Herbs, Teas and Medicine

It’s always been kind of bizarre to me that – with so many fantastic herbs growing locally – Tropojan cuisine ignores most of them. One of my favorite stories from a friend is about visiting her sophisticated urban sister with her father, and when the sister wasn’t looking, the father grabbed my friend and said “Don’t say anything! She’s putting grass in the food! JUST EAT IT!” Anyhow the herbs we have here include wild sage, rosemary, many kinds of wild thyme, mints beyond counting, and more. For things that lend themselves to freezing, take a look at what’s in our fridge.
More time-honored are the plants with medicinal value (which, yes, half the time includes herbs and teas that ALSO taste good!). Herb lore is traditionally the jealously guarded intellectual property of the “mjek popullore” (people’s doctor), some of whom go so far as to only collect plants at night – so no one knows what they’re up to. Some years ago, one of us had a bad problem with what seemed to be ulcerative colitis – “Oh, the local ‘mjek’ makes a tonic for that” we were told, so we invested in a 3000lek bottle of Fernet Branca, with a bunch of twigs stuffed into it, and DAMN if it didn’t cure the problem in 4 days. Unfortunately, the knowledge was traditionally handed down from father to son, and most modern sons aren’t interested in it. Job for someone, there. Hopefully.

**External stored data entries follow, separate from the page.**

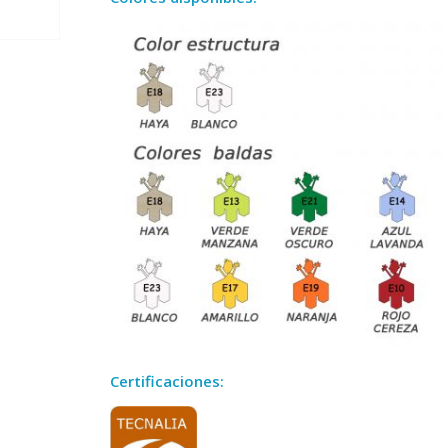
Certificaciones: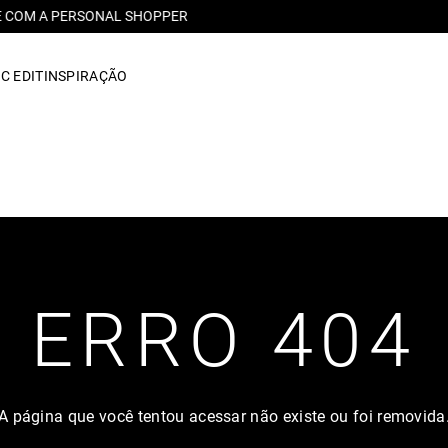
RETIRE GRÁTIS EM LOJA FÍSICA
C EDIT
INSPIRAÇÃO
ERRO 404
A página que você tentou acessar não existe ou foi removida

We have collected things mostly because people here are bothering to harvest and hoping to sell them – meaning we know that they’re valued, but we may not ourselves be 100% clear on WHY.  I suspect that in the past, people used to collect, save, and EAT things, just because – you know – eating them was better than eating nothing.  But we’re doing our best to collect lore and share it.  We make absolutely no claims to whether or not the lore is accurate.  Some of it is clearly bonkers – like the idea that a certain kind of snake crawls into your mouth and down into your stomach and lives there until it kills you (I am personally 99% sure that the entire community has confused tapeworms with snakes – but, eh . . . there’s another great master’s thesis waiting to happen.  And a lot of people still murder this particular kind of snake, no matter how many times I argue that snakes can’t POSSIBLY live inside people.) (And we’re not selling snakes, dried snakes, or snake cures, so nevermind, anyhow.)  Point is, some of this stuff may be chiefly valuable – at the end of the day – as a source of vitamins for a historically winter-starved population, and we don’t make any claims that any of these things will save your life.  Nor do we (as ever) necessarily know what the heck we’re talking about.  But, this disclaimer aside, I’m pretty proud of what we’ve collected.  It’s a good representation of what people here have been dosing themselves with for 100s of years.